-------- EXERCISE DATA --------

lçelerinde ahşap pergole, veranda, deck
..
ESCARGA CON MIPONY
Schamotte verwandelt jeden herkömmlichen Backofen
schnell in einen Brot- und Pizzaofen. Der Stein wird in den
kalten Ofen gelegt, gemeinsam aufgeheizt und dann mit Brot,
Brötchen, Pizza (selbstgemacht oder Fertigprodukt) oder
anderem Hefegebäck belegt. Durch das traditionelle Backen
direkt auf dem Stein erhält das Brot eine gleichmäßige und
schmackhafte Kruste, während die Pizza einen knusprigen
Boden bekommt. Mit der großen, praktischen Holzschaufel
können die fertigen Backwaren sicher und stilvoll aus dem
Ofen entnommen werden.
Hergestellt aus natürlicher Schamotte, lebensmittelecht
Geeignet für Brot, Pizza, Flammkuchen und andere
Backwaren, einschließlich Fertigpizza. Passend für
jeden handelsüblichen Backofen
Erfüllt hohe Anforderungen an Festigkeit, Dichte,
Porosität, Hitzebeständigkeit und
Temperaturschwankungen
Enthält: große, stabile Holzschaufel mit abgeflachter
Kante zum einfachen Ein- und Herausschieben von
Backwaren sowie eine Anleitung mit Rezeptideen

--------
-------- EXERCISE DATA --------

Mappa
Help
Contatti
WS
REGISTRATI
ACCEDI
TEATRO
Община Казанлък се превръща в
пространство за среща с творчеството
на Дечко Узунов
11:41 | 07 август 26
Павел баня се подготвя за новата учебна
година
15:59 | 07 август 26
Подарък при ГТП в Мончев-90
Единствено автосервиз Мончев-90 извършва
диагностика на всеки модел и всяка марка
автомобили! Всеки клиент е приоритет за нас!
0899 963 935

--------

PROBLEM STATEMENT: Return the span of lines in the data above that opens at the line with "Porosität, Hitzebeständigkeit und" and closes at the line with "Backwaren sowie eine", exactly, ends included, nothing else.

TASK OUTPUT:
Porosität, Hitzebeständigkeit und
Temperaturschwankungen
Enthält: große, stabile Holzschaufel mit abgeflachter
Kante zum einfachen Ein- und Herausschieben von
Backwaren sowie eine Anleitung mit Rezeptideen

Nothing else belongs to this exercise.